● **Your assignment**: Starting at the top of the records, output every line through the one that contains "A expectativa é", keeping each exactly as it appears.

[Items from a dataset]
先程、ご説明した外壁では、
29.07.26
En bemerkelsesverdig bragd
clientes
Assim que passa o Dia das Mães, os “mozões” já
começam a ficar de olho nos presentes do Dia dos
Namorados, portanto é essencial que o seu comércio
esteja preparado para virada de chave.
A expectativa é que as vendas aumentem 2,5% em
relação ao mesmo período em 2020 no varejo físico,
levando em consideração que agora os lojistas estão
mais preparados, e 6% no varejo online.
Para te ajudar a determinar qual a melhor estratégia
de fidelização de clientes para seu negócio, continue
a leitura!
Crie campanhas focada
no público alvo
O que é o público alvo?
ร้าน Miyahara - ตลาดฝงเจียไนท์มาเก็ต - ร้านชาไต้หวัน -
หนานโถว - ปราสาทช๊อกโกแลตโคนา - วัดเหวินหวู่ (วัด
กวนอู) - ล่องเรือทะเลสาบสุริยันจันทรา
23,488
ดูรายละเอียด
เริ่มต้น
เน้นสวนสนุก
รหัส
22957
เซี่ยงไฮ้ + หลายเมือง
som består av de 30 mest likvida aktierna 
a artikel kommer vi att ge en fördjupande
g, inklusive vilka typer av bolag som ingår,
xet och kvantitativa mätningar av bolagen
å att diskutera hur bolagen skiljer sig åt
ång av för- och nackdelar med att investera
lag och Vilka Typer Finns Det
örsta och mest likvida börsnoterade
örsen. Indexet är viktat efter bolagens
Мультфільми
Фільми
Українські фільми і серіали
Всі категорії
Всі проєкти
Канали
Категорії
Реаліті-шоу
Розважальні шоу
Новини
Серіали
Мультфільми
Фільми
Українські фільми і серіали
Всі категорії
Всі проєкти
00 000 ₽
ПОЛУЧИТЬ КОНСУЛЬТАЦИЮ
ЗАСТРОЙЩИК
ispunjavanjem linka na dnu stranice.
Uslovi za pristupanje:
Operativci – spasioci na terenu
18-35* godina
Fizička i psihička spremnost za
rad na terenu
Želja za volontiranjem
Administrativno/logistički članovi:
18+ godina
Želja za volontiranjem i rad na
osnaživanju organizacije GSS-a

● **Final answer**:
先程、ご説明した外壁では、
29.07.26
En bemerkelsesverdig bragd
clientes
Assim que passa o Dia das Mães, os “mozões” já
começam a ficar de olho nos presentes do Dia dos
Namorados, portanto é essencial que o seu comércio
esteja preparado para virada de chave.
A expectativa é que as vendas aumentem 2,5% em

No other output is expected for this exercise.